Esse foi um dos maiores absurdos que eu já vi acontecer. Mesmo que a moça estivesse com uma roupa realmente vulgar, não justificaria os insultos que ela recebeu, afinal de contas não é a roupa que a gente veste que define nosso caráter.
Horrível.
Enfim...

blogdomacagnan disse...

"Quem quer respeito, saiba respeitar". Vamos combinar uma coisa, a estudante ultrapassou os limites da decência. Digam o que quiserem de mim mas a estudante errou ao trajar tal vestimenta. Roupa pode não definir o caráter da pessoa mas não é o que MUITOS pensam por aí. Tal fato se comprova pela atitude que os(as) demais universitários(as) tiveram. O que também é entristecedor, pois demonstra uma séria e crítica falta de caráter próprio, capacidade de discernimento e de não se deixar levar pelo que os outros estão fazendo.

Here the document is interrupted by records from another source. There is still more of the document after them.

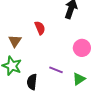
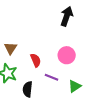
red semicircle: (40, 28) -> (36, 60), moved
pink circle: (82, 48) -> (67, 55), moved

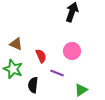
brown triangle: (11, 48) -> (16, 44), turned -40
green triangle: (75, 86) -> (81, 90), moved

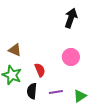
red semicircle: (41, 56) -> (40, 70), moved
purple line: (57, 73) -> (56, 92), moved, turned -32

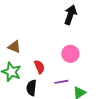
purple line: (56, 92) -> (61, 82), moved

Pela atitude, os universitários envolvidos neste fato deram uma prova mais que concreta do fenômeno "Maria vai com as outras". Sim, pois a grande maioria simplesmente repetiu o ato iniciado por uns poucos. E se tivessem que tomar essa atitude individualmente, sem ter o grupo para respaldar suas ações? Será que seriam capazes? Ou simplesmente se calariam e limitariam a olhar? E a estudante, com que propósito fez o que fez? Será que não tinha noção de como portar-se perante outras pessoas?
Não queiram me justificar o que ela fez. Se isso for normal, não estranharei daqui a algum tempo alguém aparecer nu em plena sala de aula como se fosse algo mais natural do mundo. Erraram todos nesta história: a estudante por não se dar ao respeito e os demais universitários pela reação coletiva acéfala. Você contrataria um profissional assim se tivesse uma empresa? Eu não. Sabe por quê?
Profissional que não tem caráter próprio é facilmente influenciado pelos "espertinhos" e se transforma em massa de manobra dos mesmos. E isso mais cedo ou mais tarde se volta contra você, quando esses espertinhos se sentirem insatisfeitos e usarem os outros a seu favor. E quanto à estudante; você contrataria uma executiva com esse tipo de comportamento? Eu não, por motivos óbvios: como ficaria a imagem da empresa representada daquela maneira?
Outros dirão que isso é apenas uma fase, uma brincadeira. Ora, se isso é uma brincadeira, o que esperar daqueles a quem será confiada a responsabilidade de um empreendimento seja qual for? Se não se leva a sério o que se pretende fazer desde o início, que resultado esperar?

Um abraço do Macagnan! Perdoe-me pela rispidez deste meu desabafo.